Posted by Greg Mitchell (@gregpmitchell) on December 19th, 2014

SEC_morning5

  1. The Louisville Courier-Journal’s Tim Sullivan writes that John Calipari’s biggest challenge this season might be instilling enough doubt in his team so that they don’t completely buy the hype. There’s no doubt Cal needs to latch on to any struggle he can to keep the Wildcats on their toes, but I don’t think he’s going at it alone. A good part of the team was around for last year’s six conference losses. Willie Cauley-Stein was around for that and the epic disappointment that was 2012-13. These players may have confidence, but I doubt they have short memories, and Cal should have support keeping the team focused.
  2. Uttering the word “Clemson” around this microsite is risky business. Legend has it if you say the word three times Brad Brownell will appear and ruin the dreams of your favorite SEC squad. The Tigers have, after all, already beaten Arkansas, LSU and Auburn while losing to Winthrop, Gardner-Webb and Rutgers. South Carolina gets its shot at its arch rival tonight, and the importance of the game isn’t lost on Frank Martin. “Any time you play those kind of games, you’re playing for your school, first and foremost,” Martin told GoGamecocks.com. “But you’re also representing your conference. And we take pride in that.” The Gamecocks have a good chance to end the SEC’s Clemson skid as they looked good demolishing Oklahoma State almost two weeks ago. Duane Notice has also stepped up his game in a big way, scoring 47 points in his last two games.

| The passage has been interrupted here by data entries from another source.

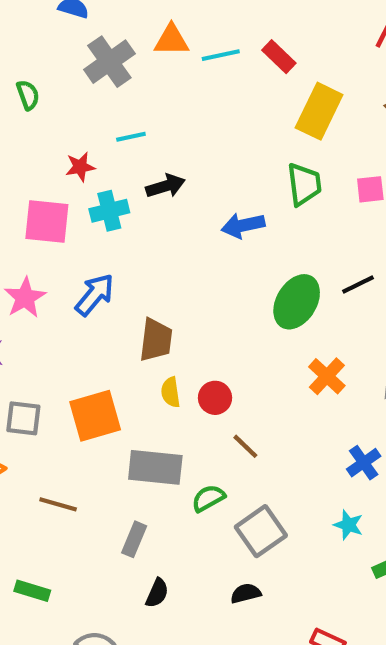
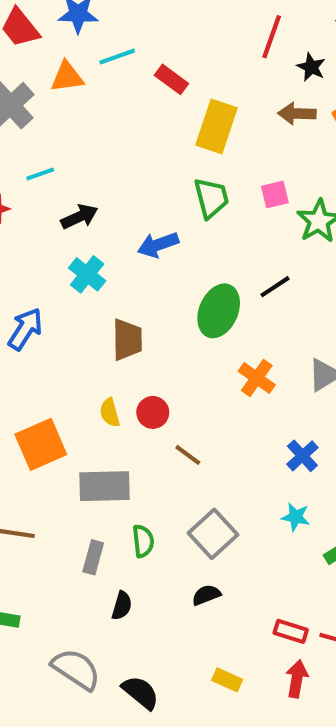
cyan line: (221, 55) -> (117, 57), moved
cyan cross: (109, 211) -> (87, 274), moved, turned -30
brown trapezoid: (156, 340) -> (127, 340), moved
green semicircle: (208, 498) -> (143, 541), moved, turned 120

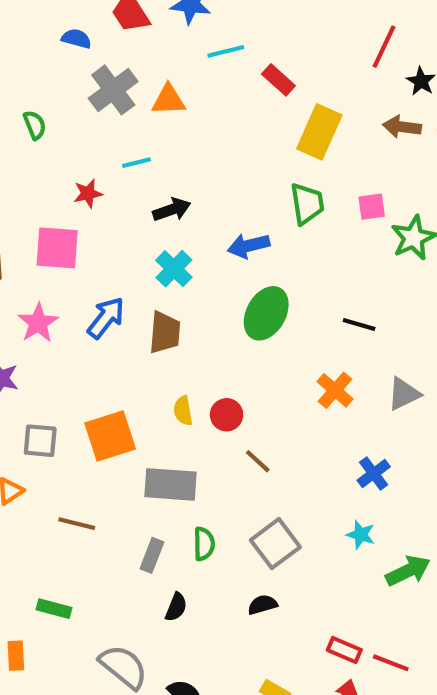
orange triangle: (67, 77) -> (168, 100), moved
black line: (275, 287) -> (359, 324), moved, turned 44
green ellipse: (219, 311) -> (266, 313), moved
brown trapezoid: (127, 340) -> (165, 332), moved

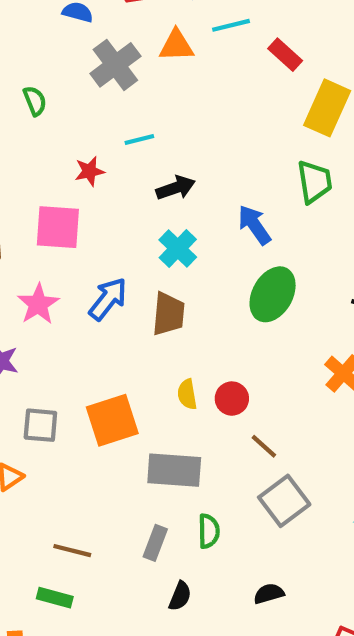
orange triangle: (168, 100) -> (176, 46), moved
blue arrow: (249, 246) -> (254, 225), turned 69
brown line: (77, 524) -> (72, 551), moved
gray square: (275, 544) -> (284, 501), moved

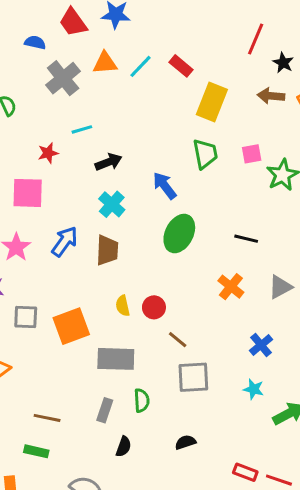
cyan line: (231, 25) -> (141, 66), moved, turned -30
gray square: (40, 425) -> (26, 317), moved
gray square: (284, 501) -> (193, 377), turned 36

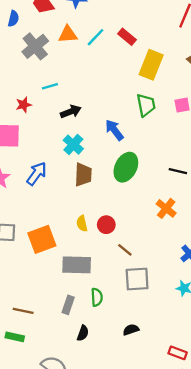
blue semicircle: (35, 42) -> (13, 19), turned 91
brown trapezoid: (107, 250) -> (83, 175), moved

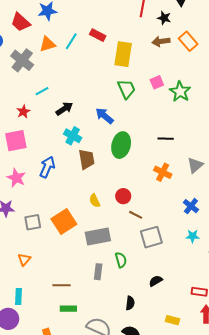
red circle: (106, 225) -> (123, 196), moved
black semicircle: (83, 333) -> (130, 303), moved
green rectangle: (15, 337) -> (68, 309), moved

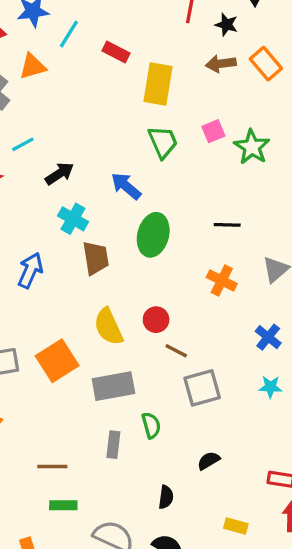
cyan line: (71, 41) -> (69, 34), moved
yellow semicircle: (95, 201) -> (108, 327), size x1.6

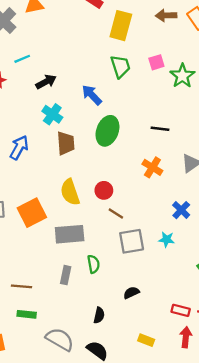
cyan star: (270, 387) -> (167, 239), moved

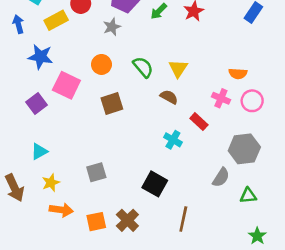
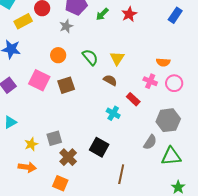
pink square: (66, 85) -> (39, 80), moved
yellow star: (51, 183) -> (31, 144), moved
green triangle: (248, 196) -> (171, 156), size x1.5
brown cross: (127, 220) -> (68, 157), moved
orange square: (96, 222) -> (60, 183), moved, turned 35

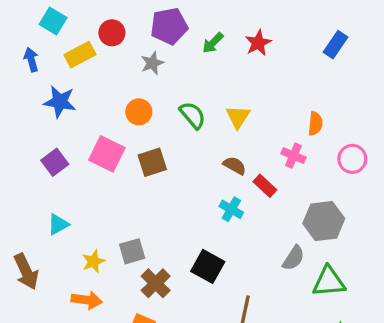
orange semicircle: (163, 62) -> (315, 124), turned -88
brown semicircle: (110, 80) -> (235, 166), moved
pink circle: (174, 83) -> (352, 159), moved

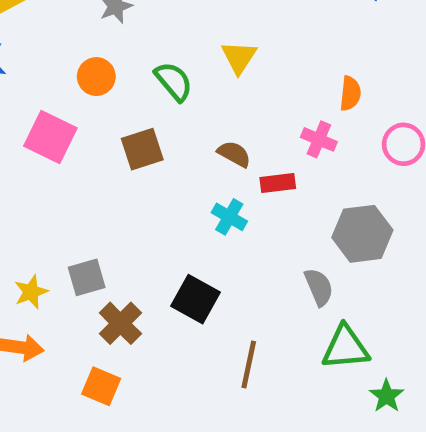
yellow triangle: (238, 117) -> (239, 57), moved
brown square: (152, 162) -> (142, 149), moved
red rectangle: (265, 186) -> (278, 183), turned -50
gray semicircle: (293, 258) -> (319, 287), turned -56
green triangle: (329, 282) -> (345, 348), moved

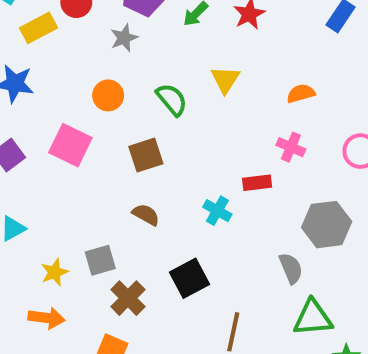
orange semicircle: (350, 93) -> (301, 93), moved, turned -112
brown semicircle: (234, 154) -> (146, 215), moved
black square: (195, 299) -> (190, 278), turned 33

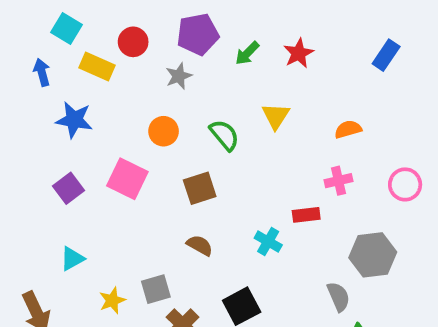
yellow rectangle: (39, 28) -> (97, 67), turned 52
pink cross: (291, 147) -> (339, 181), turned -36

  3. The sun probably hasn’t set on Alabama’s tournament chances, but the Tide need to get on a roll to (no pun intended) to truly get in the discussion. The folks at Roll Bama Roll suggest that more of the offensive game plan should involve Michael Kessens, and the numbers certainly back that up. He’s posted the best effective field goal percentage on the team, and looks comfortable with the ball anywhere on the floor. It’ll be interesting to see how Anthony Grant divides up minutes between Kessens and fellow sophomore Shannon Hale the rest of the way, especially since Hale is shooting three’s at a worse rate than last year.
  4. Jakeenan Gant’s debut was a bright spot in what has been a difficult opening season for Kim Anderson at Missouri. The freshman finally gained eligibility and was able to take the court in the Tigers loss to Xavier, scoring 13 points on 4-of-8 shooting. This was a surprise to his coach. “I really didn’t expect that much from him just because he hadn’t really been playing with the first group of guys,” Anderson told the Columbia Missourian. “But I was really pleased with the way he came in.” This year will largely be about the development of Gant, Jonathan Williams and Teki Gill-Caesar. The Tigers looked good for portions of the Xavier game, and can build on this with a rivalry game against Illinois tomorrow.
  5. Until last night the only Division I team that Arkansas State, with an RPI of 339 and KenPom rating of 192, had beaten was Central Arkansas. Then they went to Starkville and beat Mississippi State. This was a truly damaging defeat. “Even beyond that, we’ve got to start giving a return on the investment. I think the administration; everybody’s invested in this program. We have to start giving a return on that investment,” Rick Ray told the Jackson Clarion-Ledger. In a league with no shortage of bad losses this season, this may have been the worst. As Ray said, it’s frustrating because you would have thought the program would be above this type of result at this point in his tenure. Maybe it was a bad outing, but the Bulldogs are mired in a four game losing streak and need to start building some positive momentum or questions about Ray’s job security may begin to surface.